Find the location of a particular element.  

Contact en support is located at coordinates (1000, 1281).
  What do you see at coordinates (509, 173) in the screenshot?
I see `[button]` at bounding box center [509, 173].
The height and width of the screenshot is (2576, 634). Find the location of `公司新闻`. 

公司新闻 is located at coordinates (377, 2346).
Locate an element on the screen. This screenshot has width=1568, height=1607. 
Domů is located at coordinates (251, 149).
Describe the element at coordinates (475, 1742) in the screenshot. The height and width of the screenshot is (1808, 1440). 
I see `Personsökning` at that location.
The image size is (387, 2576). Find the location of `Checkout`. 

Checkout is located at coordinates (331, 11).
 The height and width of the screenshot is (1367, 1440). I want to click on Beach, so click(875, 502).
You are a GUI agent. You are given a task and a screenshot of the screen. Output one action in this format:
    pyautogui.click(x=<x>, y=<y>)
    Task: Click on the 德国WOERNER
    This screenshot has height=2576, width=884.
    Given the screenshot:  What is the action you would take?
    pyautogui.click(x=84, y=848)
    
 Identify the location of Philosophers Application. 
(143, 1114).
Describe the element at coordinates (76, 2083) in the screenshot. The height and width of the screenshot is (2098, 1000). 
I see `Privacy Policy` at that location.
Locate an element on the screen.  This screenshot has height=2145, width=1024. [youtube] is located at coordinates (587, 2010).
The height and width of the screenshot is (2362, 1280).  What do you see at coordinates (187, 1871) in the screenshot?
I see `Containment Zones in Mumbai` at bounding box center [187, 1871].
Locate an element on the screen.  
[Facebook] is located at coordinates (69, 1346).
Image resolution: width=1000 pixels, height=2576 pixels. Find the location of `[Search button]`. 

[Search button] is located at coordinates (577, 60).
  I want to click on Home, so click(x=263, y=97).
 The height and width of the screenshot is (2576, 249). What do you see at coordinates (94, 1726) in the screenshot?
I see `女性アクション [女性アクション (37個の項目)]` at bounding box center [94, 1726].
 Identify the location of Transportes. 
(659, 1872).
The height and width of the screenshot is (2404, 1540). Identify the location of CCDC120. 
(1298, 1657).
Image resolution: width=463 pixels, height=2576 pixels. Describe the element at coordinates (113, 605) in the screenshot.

————

- DIRECTIONS:
Your task is to repeat the records exactly. Begin at their first line and stop after the line containing "This screenshot has height=2576, width=884.".

- EXERCISE ANSWER:
Find the location of a particular element.  

Contact en support is located at coordinates (1000, 1281).
  What do you see at coordinates (509, 173) in the screenshot?
I see `[button]` at bounding box center [509, 173].
The height and width of the screenshot is (2576, 634). Find the location of `公司新闻`. 

公司新闻 is located at coordinates (377, 2346).
Locate an element on the screen. This screenshot has width=1568, height=1607. 
Domů is located at coordinates (251, 149).
Describe the element at coordinates (475, 1742) in the screenshot. The height and width of the screenshot is (1808, 1440). 
I see `Personsökning` at that location.
The image size is (387, 2576). Find the location of `Checkout`. 

Checkout is located at coordinates (331, 11).
 The height and width of the screenshot is (1367, 1440). I want to click on Beach, so click(875, 502).
You are a GUI agent. You are given a task and a screenshot of the screen. Output one action in this format:
    pyautogui.click(x=<x>, y=<y>)
    Task: Click on the 德国WOERNER
    This screenshot has height=2576, width=884.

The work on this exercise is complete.